How does the falling price of crude oil affect Malaysia? On the positive, consumers may experience lower retail prices for petrol and diesel. However, the weak ringgit has made a damper of this. On the one hand, the government’s collection from various taxes and royalties from petroleum related activities has now been hit. On the other hand, dollar exports would translate into more ringgits. The latter is good for the exporter but households will suffer due to inflationary pressures caused by the dismal ringgit, which will override the benefits derived from lower pump prices.
It is hard to say if being an oil producer has been a boon or a curse for Malaysia. The revenue from petroleum since the 1970s has given the government easy cash. Otherwise, Malaysia’s initial growth might have taken off more slowly, although other countries in the region without resources such as South Korea, Taiwan and Singapore have long achieved developed nation status without the help of natural resources.

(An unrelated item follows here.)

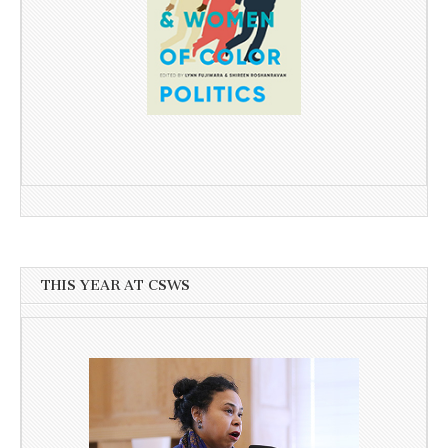
THIS YEAR AT CSWS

As a result of this easy source of revenue, the country might be suffering from the Dutch Disease. The focus on easy money from oil has made the government lazy thereby neglecting other sectors, specifically high value manufacturing and services. This is evidenced by the low workers’ wages in the country. Although unpopular the statement by the government’s Deputy Minister, in the presence of the weak ringgit, high prices and low wages, more Malaysians might soon be forced to look for multiple sources of income just to get by.
Going back to my friends and thousands of other highly skilled workers who have lost their jobs, I can only feel sad and offer them my sympathy. There is not much any one of us can individually do. Many have large debts to settle, and the banks have now started to treat them like lepers (We need to remember that banks are only there for us so long as we do not need them). Unfortunately, their skill is often very specific. While being very valuable in the petroleum industry, there is little demand for such skill elsewhere. They face the worst form of unemployment; economists call it structural unemployment, where there is a mismatch between the skill of the worker and the demand for such skills (remember what happened to typists with the proliferation of cheap personal computers).
With the dim long term outlook of the petroleum sector, many of the unemployed petroleum workers will not be going back to this industry even if demand picks us in the future. It is the role of the government to step in, and manage the situation. These citizens are valuable human resource, and it is the duty of the government to find ways to ensure that there is minimal loss here, both to the individuals concerned and the country. As usual, our officials are uninterested. Their only initiative is for the Human Resource Ministry to put up the following notice: “Unemployed O&G workers told to register with Jobs Malaysia.” Placement? Where? When? …………. God help us!!!